アルバムレビュー:"The Art Of Tea" - Michael Franks

 去年の夏のryotaroの投稿で「yoshiroは最近かなりマイケル・フランクスに入れ込んでいる」というコメントがあったのですが、yoshiroは今でも相変わらず彼に入れ込んでいます。しつこい男で悪いか。(去年の淡路島旅行、懐かしいなあ。)

 夜に食後のお茶でも飲みつつ「何を聴こうかなあ」とiTunesを見渡している時、毎晩のようについつい選んでしまうアルバムをご紹介。

・"The Art Of Tea" (1976) - Michael Franks 

 これは名盤。ほんとに名盤。(大事なことなので二回言いました。)

 長いキャリアを誇るMichael Franksの、初々しいメジャーデビューアルバム。初々しいはずなのに、キーボードにJoe Sample、ギターにLarry Carltonなどなど、しょっぱなから演奏陣が豪華すぎるだろ、とツッコミたくなるような見事な布陣。

 ジャンルはジャズと言われたりフュージョンと言われたりAORと言われたり……カテゴライズすることに意味はありませんが、ひとことでは語りきれない音楽性が詰まっている、ということの証左としませう。
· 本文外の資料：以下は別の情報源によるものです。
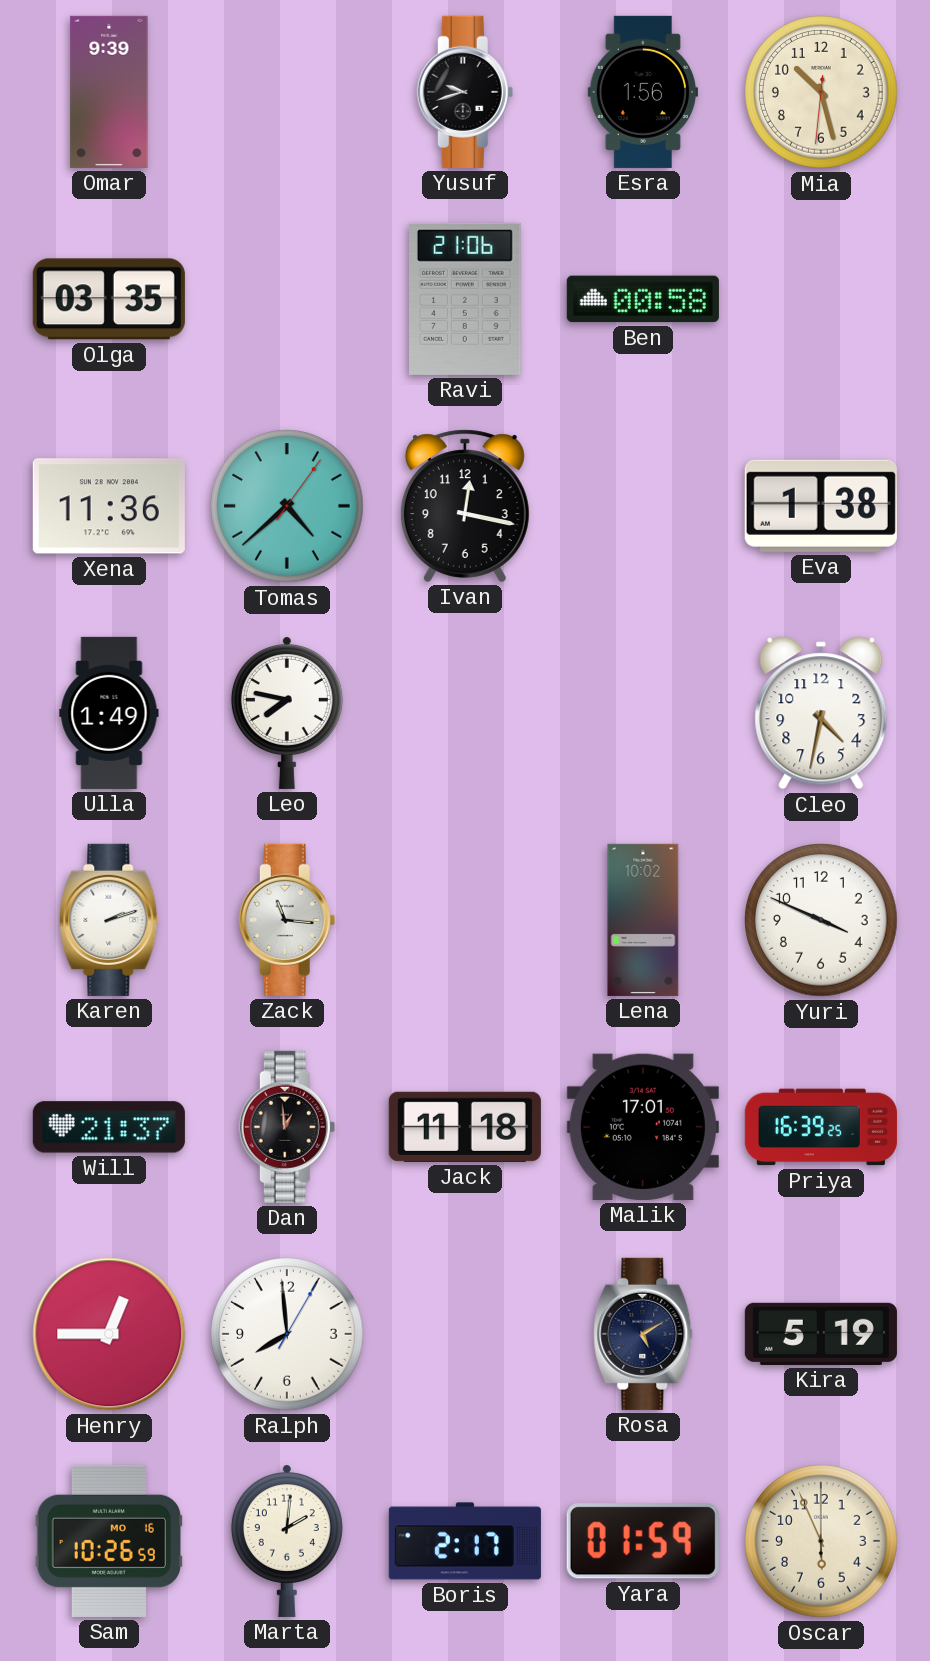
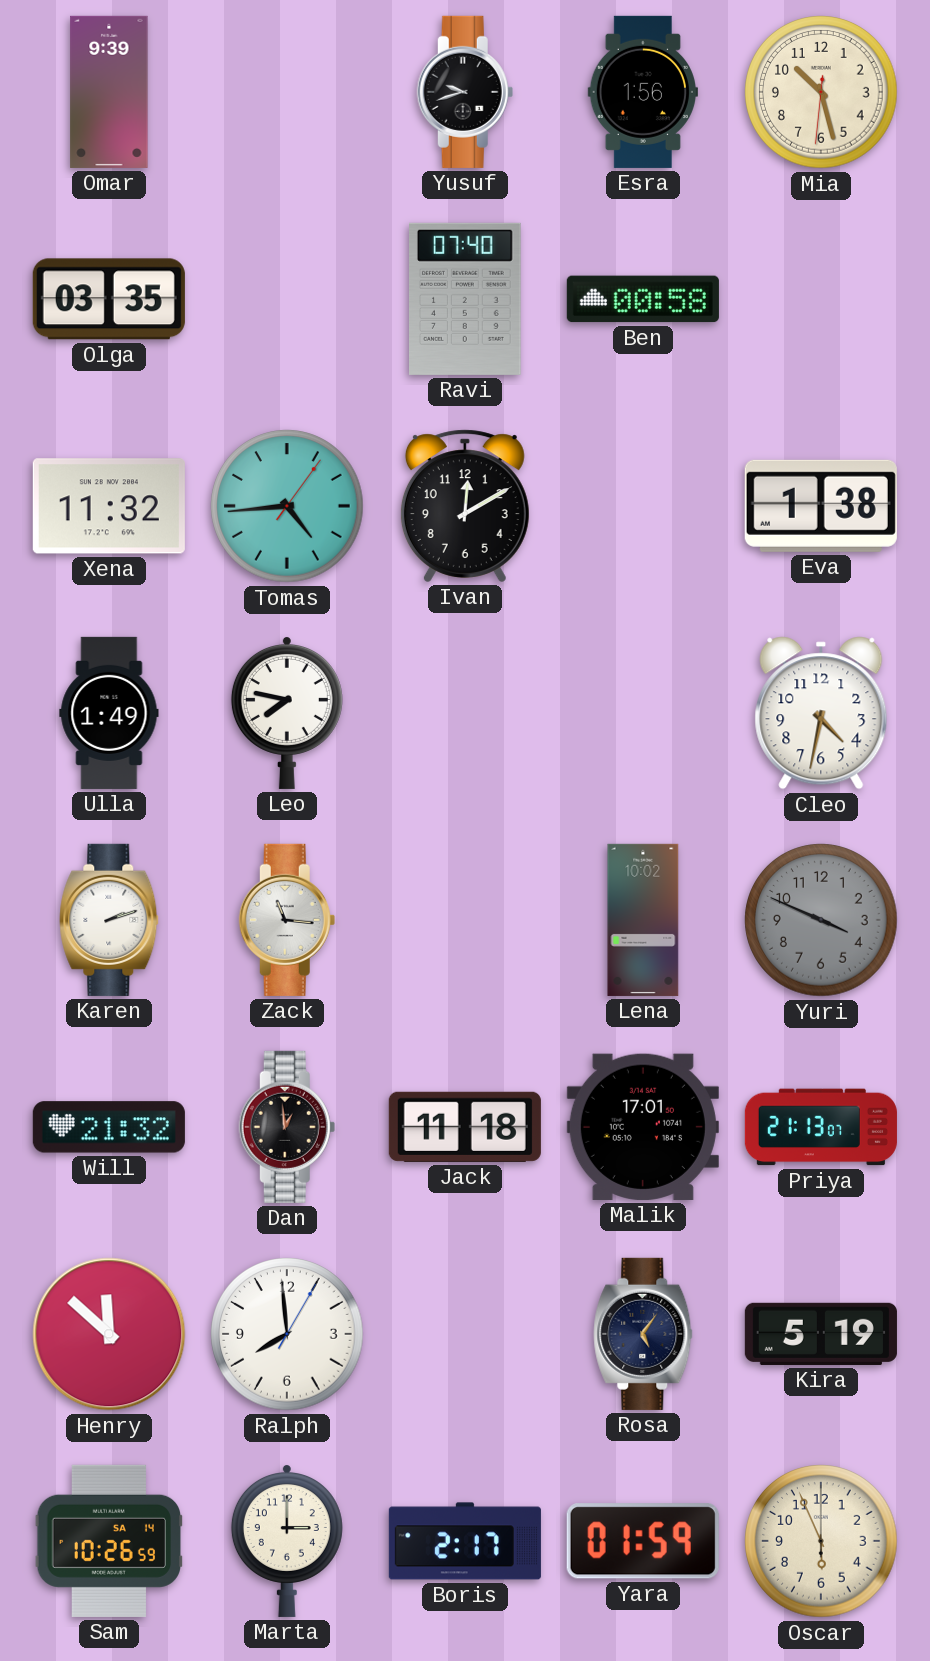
Ravi: 21:06 -> 07:40
Xena: 11:36 -> 11:32
Tomas: 4:38 -> 4:44
Ivan: 12:17 -> 12:10
Yuri dial: white -> grey
Will: 21:37 -> 21:32
Priya: 16:39 -> 21:13
Henry: 12:45 -> 11:52
Rosa: 5:10 -> 5:06
Sam date: MO 16 -> SA 14
Marta: 2:01 -> 3:00
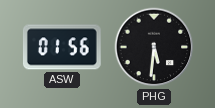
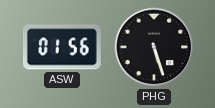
PHG: 5:31 -> 5:27
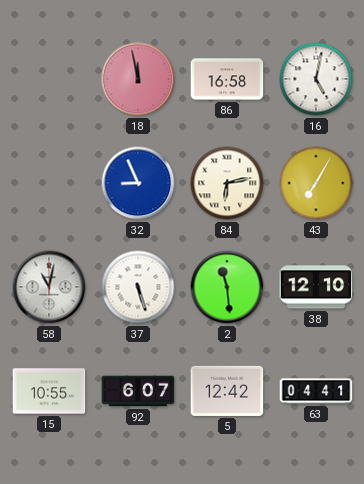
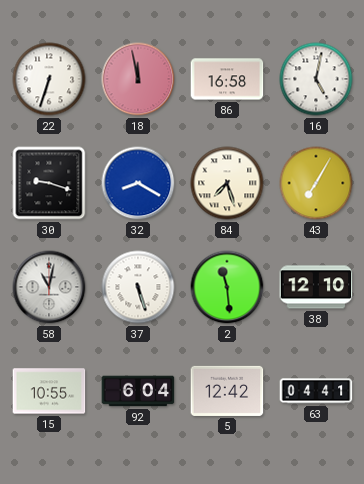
22: none -> 6:33
30: none -> 9:18
32: 8:56 -> 8:20
84: 6:13 -> 7:27
92: 6:07 -> 6:04
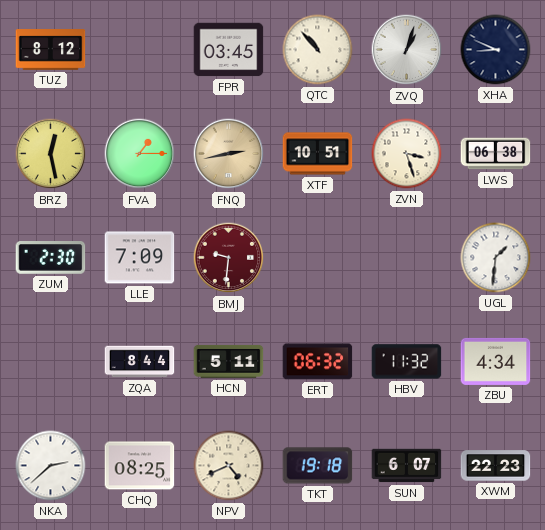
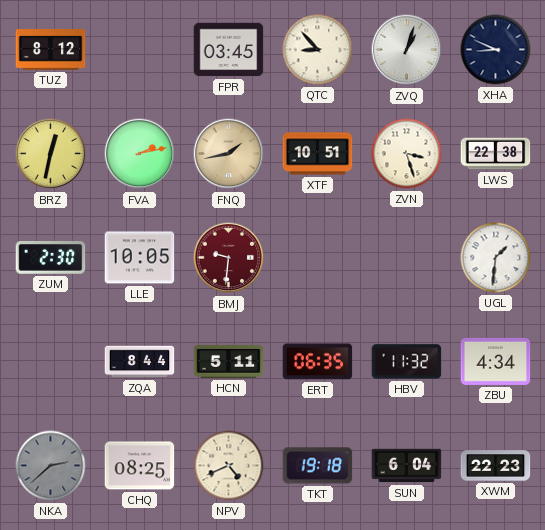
QTC: 10:53 -> 8:53
BRZ: 12:28 -> 12:32
FVA: 1:15 -> 2:13
FNQ: 2:43 -> 1:43
LWS: 06:38 -> 22:38
LLE: 7:09 -> 10:05
ERT: 06:32 -> 06:35
NKA dial: white -> grey
SUN: 6:07 -> 6:04
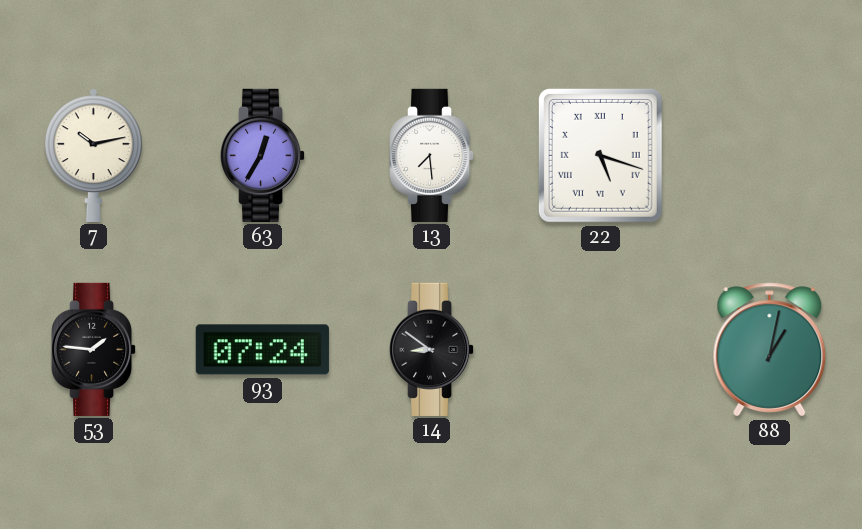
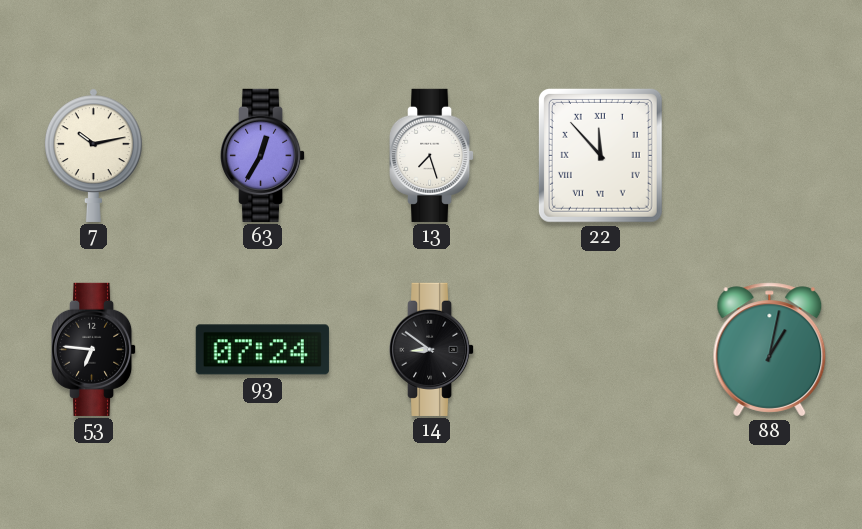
13: 7:29 -> 7:27
22: 5:18 -> 11:53
53: 1:46 -> 6:46
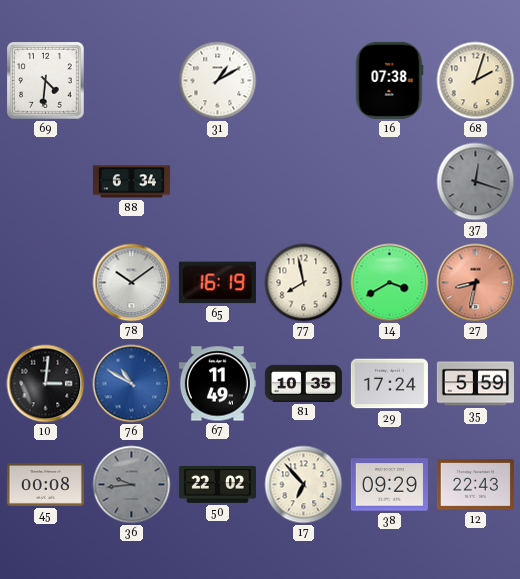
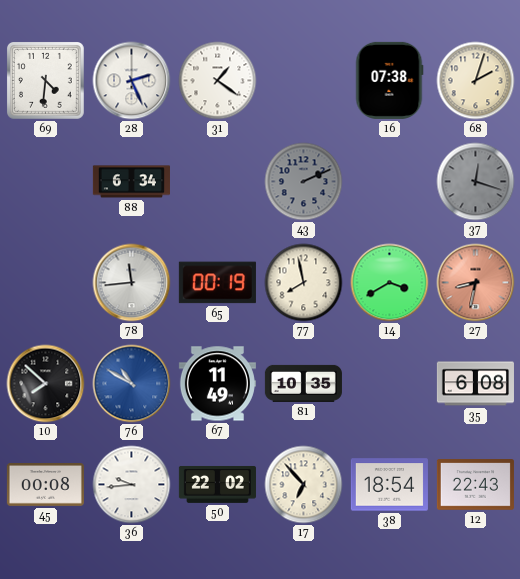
28: none -> 2:26
31: 1:10 -> 1:21
43: none -> 2:11
78: 10:09 -> 11:44
65: 16:19 -> 00:19
10: 3:01 -> 7:52
29: 17:24 -> none
35: 5:59 -> 6:08
36 dial: grey -> white
38: 09:29 -> 18:54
 さてさて、アルバムの最初から最後まで隙が無さすぎて、何から語ればいいか分からないのですが、とりあえず上記動画15:21から始まる5曲目"I Don't Know Why I'm So Happy I'm Sad"を聴いてみてください。できれば良さげなヘッドホンやイヤホンで、少し音を大きめにして。

 ……きれいな音してるだろ? ウソみたいだろ。40年以上前の作品なんだぜ、これで。(←自分で書いてから『タッチ』再読したくなってきた)

 イヤホン等で聴くとステレオ感がよく分かるのですが、左耳を包み込むようなエレクトリックピアノの優しい音色に、右から優雅にかぶさるエレキギターの憎いコード、それらを支える上品なドラム。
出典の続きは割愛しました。